The results with test framework compiler options are:
There was an issue with first group because it has all the options that stay on in all O-levels and options that are kept off in all levels (-01, -02, -03) and because of that there was no delimiter causing the permutation to fail after first group. So to get results from all the groups I had to run the framework with group one only and remove group one from config file so other groups are used for building package in different set of compiler options. In the benchmarking results I'll only specify group name because there are a lot of flags being used, to see what compiler options are being used go to: https://github.com/pk400/SPO600-Build-Framework and look at monkeys10k.config file.

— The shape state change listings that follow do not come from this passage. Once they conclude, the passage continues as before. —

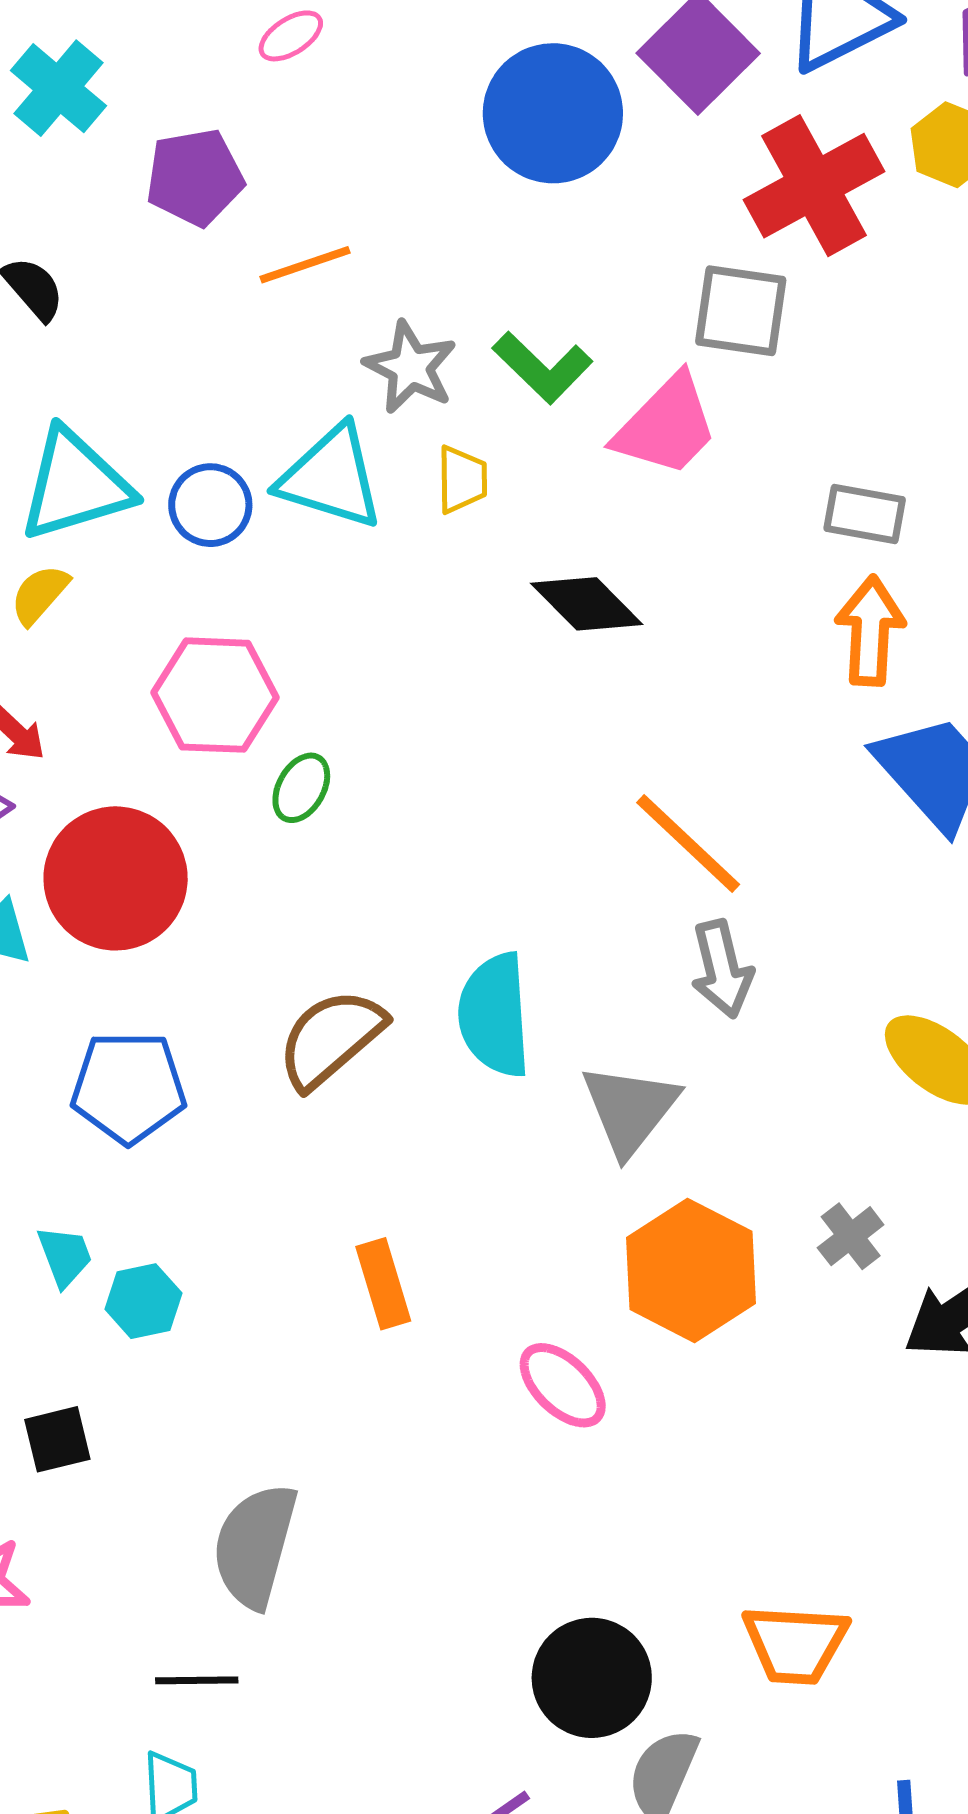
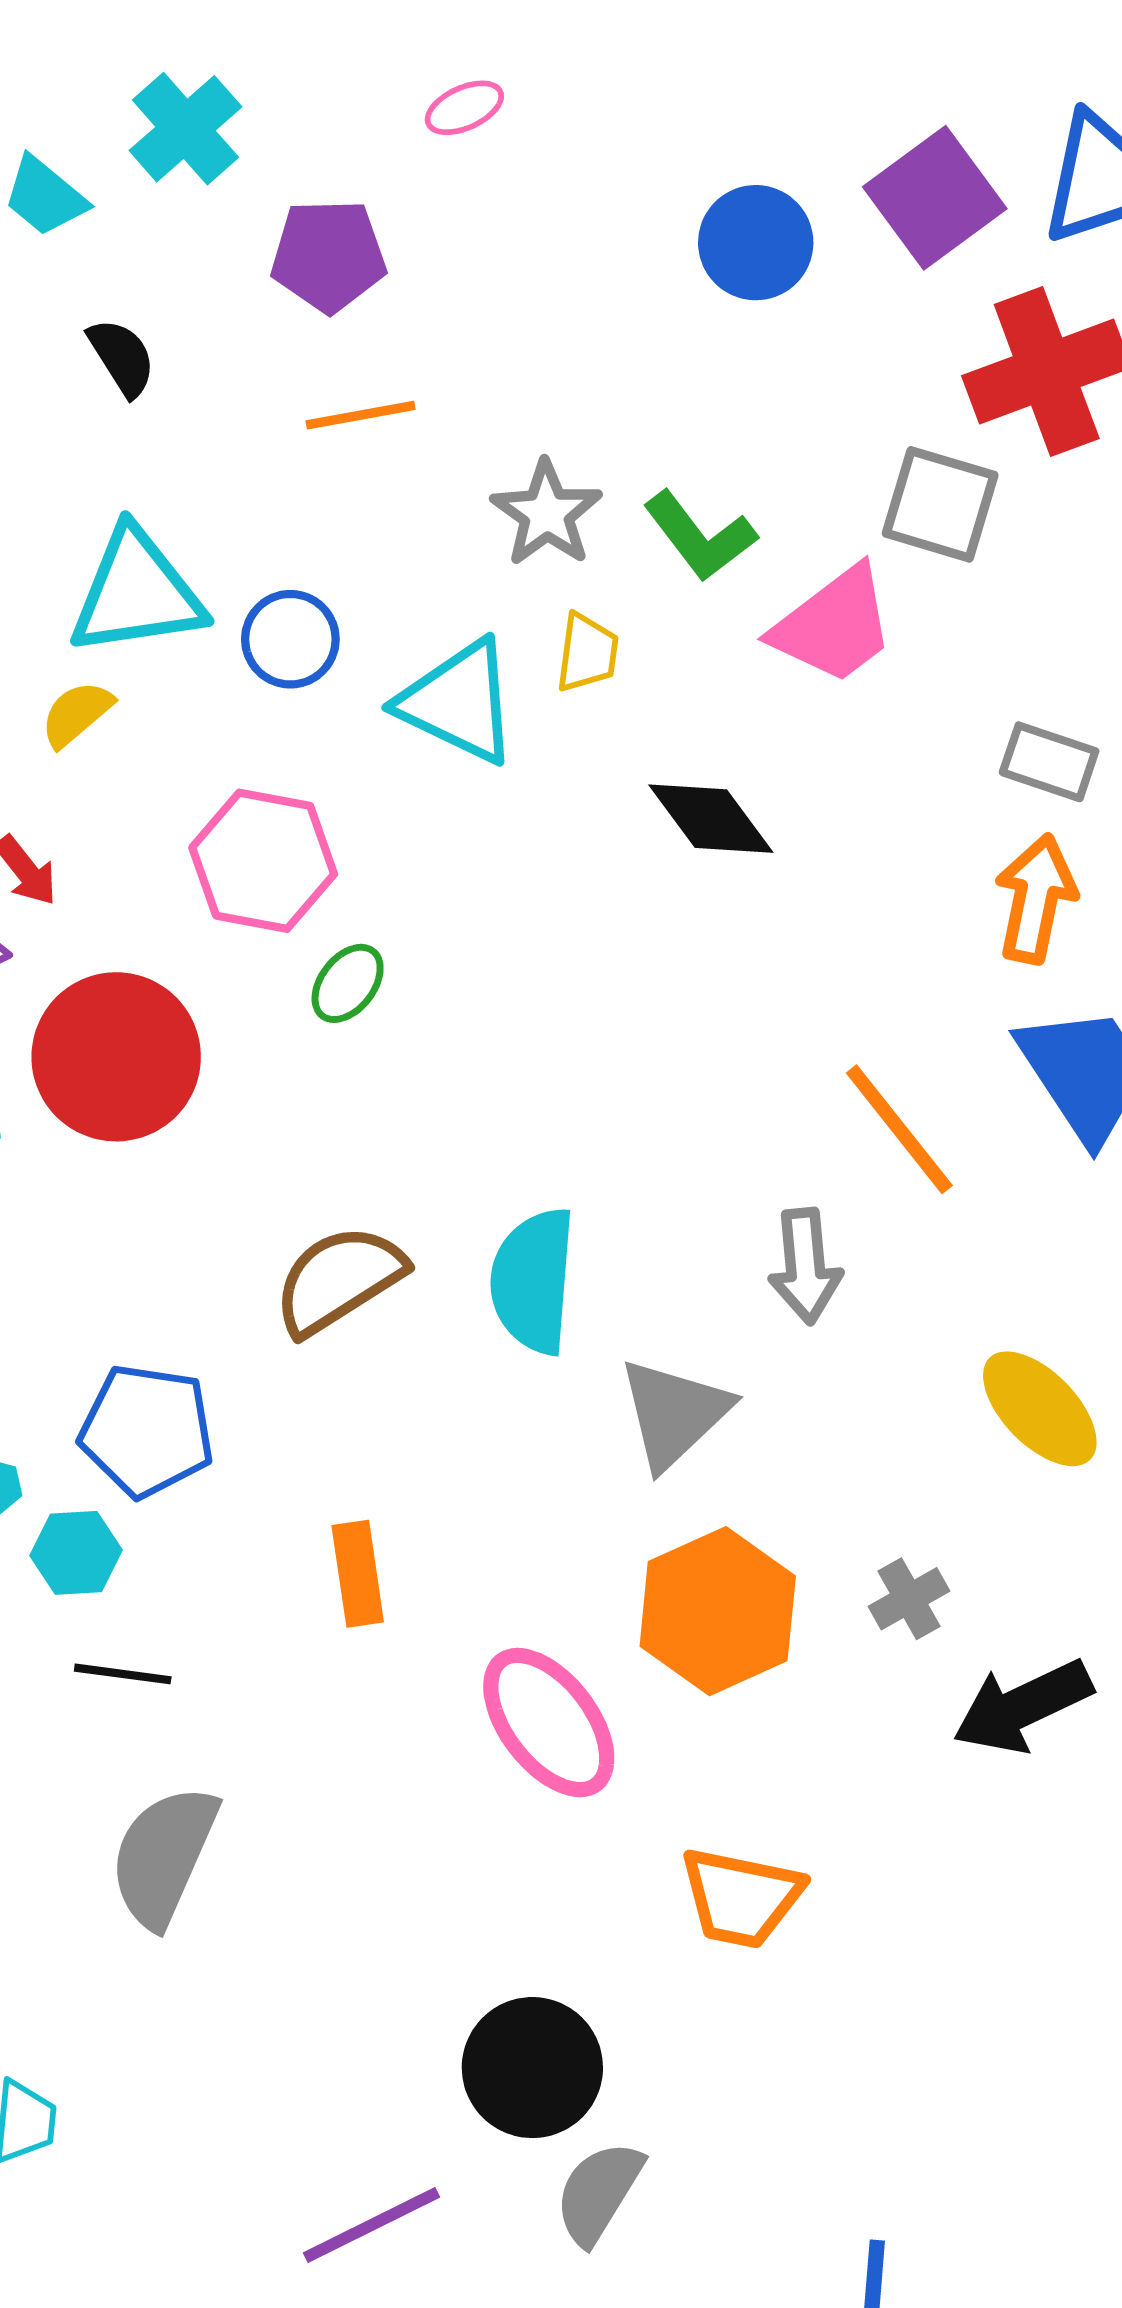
blue circle: (553, 113) -> (756, 243), size x0.7
orange line: (305, 265) -> (361, 415), moved
cyan triangle: (331, 477) -> (459, 702), moved
orange line: (688, 843) -> (899, 1129), moved
blue pentagon: (128, 1087) -> (147, 1431), moved
pink ellipse: (563, 1385) -> (549, 1723), size x1.4
orange trapezoid: (795, 1644) -> (741, 1898), moved
black line: (197, 1680) -> (123, 1674), moved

(1, 1, 'group1', 0, 256.45, 697.5, 0, 0)
    (1, 1, 1, 702, 18760)
    (2, 1, 2, 703, 18888)
    (3, 1, 3, 701, 18796)
    (4, 1, 4, 704, 18720)

(1, 1, 'group2 permute: 1', 0, 487.48, 729.73, 0, 0)
    (1, 1, 1, 1373, 18804)
    (2, 1, 2, 1424, 18800)
    (3, 1, 3, 1405, 18780)
    (4, 1, 4, 1361, 7356)

(2, 2, 'group2 permute: 2', 0, 470.55, 630.61, 0, 0)
    (5, 2, 1, 1248, 14856)
    (6, 2, 2, 1267, 16396)
    (7, 2, 3, 1268, 18768)
    (8, 2, 4, 1338, 17056)

(1, 1, 'group3 permute: 1', 0, 550.99, 734.2, 0, 0)
    (1, 1, 1, 1555, 16392)
    (2, 1, 2, 1660, 14876)
    (3, 1, 3, 1659, 18700)
    (4, 1, 4, 1653, 18764)

(2, 2, 'group3 permute: 2', 0, 435.94, 621.67, 0, 0)
    (5, 2, 1, 703, 18804)
    (6, 2, 2, 704, 18820)
    (7, 2, 3, 699, 18836)
    (8, 2, 4, 707, 18772)

(1, 1, 'group4 permute: 1', 0, 368.79, 714.64, 0, 0)
    (1, 1, 1, 1292, 18776)
    (2, 1, 2, 1303, 18744)
    (3, 1, 3, 1266, 18816)
    (4, 1, 4, 767, 18776)

(2, 2, 'group4 permute: 2', 0, 321.62, 616.49, 0, 0)
    (5, 2, 1, 1409, 18800)
    (6, 2, 2, 1328, 18768)
    (7, 2, 3, 1337, 17272)
    (8, 2, 4, 1302, 18812)

This measures are a combination of time it takes to configure, make, run make check, run benchmark on package. In the results above the group 1 contains flags which are always on/off in all levels made fastest test in wall time but group 4's off options were fastest in user systems time but we don't care about user system time because we want to measure the time user/person (stop watch) not computer's cpu cycles or etc. This just proves that the MPICH program compiler faster on defaults without any additional compiler flags because the once that are set by default is faster in this case on x86_64 machine but I would say to benchmark it more deep I would like to add compiler options of other groups (not one) to group one, one by one, and see performance on MPICH software.